Siempre hay un señor en el público que tose. Solía creer que era siempre el mismo señor en todos los teatros. Que a eso se dedicaba: a recorrer cada teatro del mundo solo para toser. Quizá le pagan. Quizá una función no puede empezar sin ese señor que tose, me decía. Pero ahora que lo pienso es una idea un tanto descabellada. Lo más probable es que haya una asociación secreta de señores que tosen y que a cada obra teatral le sea asignado un señor diferente. Imagino que en dicha asociación reciben capacitación para toser con naturalidad y son evaluados en base a su desempeño. No me extrañaría que también hubiera una asociación secreta de bebés que lloran. O una asociación secreta de Adrianas que se emocionan.

Cuando la tercera llamada es anunciada, las luces se apagan y el telón se abre, siento que mi corazón late muy rápido. No quiero perderme ningún detalle de ese momento. Me entrego. Ni el juicio final ni un tornado de unicornios: nada puede ser más importante que lo que esté pasando ahí adentro.

Llevo pocos años asistiendo al teatro. Todo empezó cuando me mudé cerca de uno y empecé a escuchar que murmuraba mi nombre. Al principio pensé que era el cansancio o mi tía, pero el llamado se hizo cada vez más constante y enérgico. A veces iba acompañado por fragmentos de música del Cascanueces o El Lago de los cisnes. Finalmente un día asistí a una función del ballet ruso Mari El. Me enamoré.

No recuerdo si alguna vez fantasee con estar del otro lado del telón. Supongo que sí, pero solo lo veía como eso, una fantasía. Mi destino era estar en las butacas y nada más. Cuando el año pasado tuve la oportunidad de bailar en un teatro, desistí por miedo. Eso no era para mí. Yo era una espectadora inmóvil y silenciosa. No era ni siquiera el señor que tose ni el bebé que llora. Estaba ahí para pasar inadvertida y no dejar rastro de mi presencia.

Pero no sé qué me pasa últimamente que tengo el valor de hacer cosas que antes me aterraban. Así que decidí participar en la clausura de mi escuela de danza esta vez. Pese a mi falta de talento me inicié en el mundo de las puntas y las ampollas. Y finalmente la semana pasada el día tan esperado llegó.

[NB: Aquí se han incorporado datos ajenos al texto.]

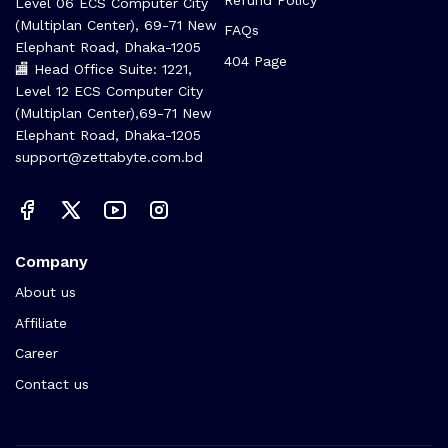
Level 06 ECS Computer City
(Multiplan Center), 69-71 New
FAQs
Elephant Road, Dhaka-1205
404 Page
🏬 Head Office Suite: 1221,
Level 12 ECS Computer City
(Multiplan Center),69-71 New
Elephant Road, Dhaka-1205
support@zettabyte.com.bd
Company
About us
Affiliate
Career
Contact us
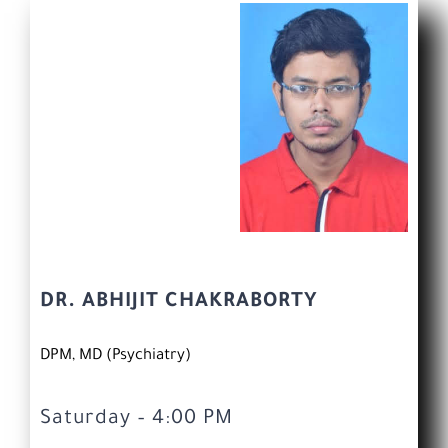
DR. ABHIJIT CHAKRABORTY
DPM, MD (Psychiatry)
Saturday – 4:00 PM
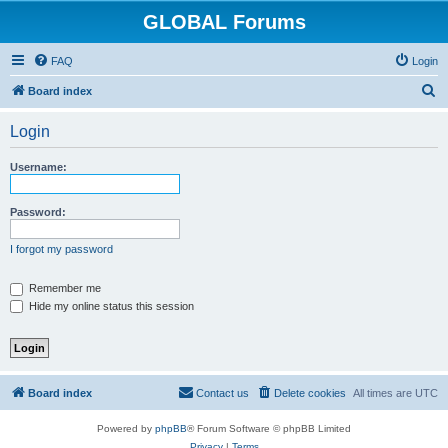
GLOBAL Forums
FAQ
Login
S
Board index
e
Login
a
r
Username:
c
h
Password:
I forgot my password
Remember me
Hide my online status this session
Board index
Contact us
Delete cookies
All times are
UTC
Powered by
phpBB
® Forum Software © phpBB Limited
Privacy
|
Terms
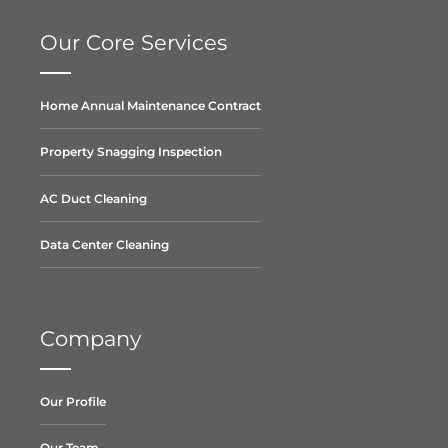
Our Core Services
Home Annual Maintenance Contract
Property Snagging Inspection
AC Duct Cleaning
Data Center Cleaning
Company
Our Profile
Our Team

Por primera vez entré a un teatro por la puerta de atrás. Era oscuro y brillante al mismo tiempo. Había danzantes con bellos vestuarios por todas partes. Me encantó andar tras bambalinas, en los pasillos, en las escaleras. Antes de que empezaran los números de baile, todos los alumnos de la escuela nos pusimos detrás del telón. Miré alrededor. No podía creer que estuviera entre todos esos bailarines. Me alegró pensar que sí, que yo era uno de ellos. Por extraño que parezca no estaba nerviosa. Primera llamada. Estaba feliz. Segunda llamada. Probablemente más cómoda y segura que nunca. Tercera llamada.

El telón se abrió. No podía ver los rostros de los asistentes pero casi podía escuchar su respiración. Sabía que estaban ahí y que el lugar estaba repleto. Me miraban. Tal vez no directamente pero sí a aquello de lo que era parte. Saludamos dos veces y luego nos retiramos en orden hacia nuestros a camerinos. La función comenzó.

Conforme pasaban los números empecé a sentirme menos confiada. Sin embargo no tenía ganas de huir. Quería hacerlo. Necesitaba hacerlo. Llegó el turno de mi grupo y salimos al escenario. Bailamos. Y entonces pasó: perdí la concentración y me equivoqué. ¡Después de haber practicado tanto! El pianista y algunas de mis compañeras también se equivocaron. Estábamos todos muy nerviosos.

Al final se escuchó un concierto de aplausos que se sintió como un abrazo, y abandonamos el escenario entre sonriendo y riendo. Aunque las cosas no me salieron como esperaba, salí del teatro sintiéndome una persona diferente a la que había entrado. Después de todo había formado parte de un sueño. No uno perfecto pero sí el de muchas personas. Me había atrevido a estar del otro lado del telón.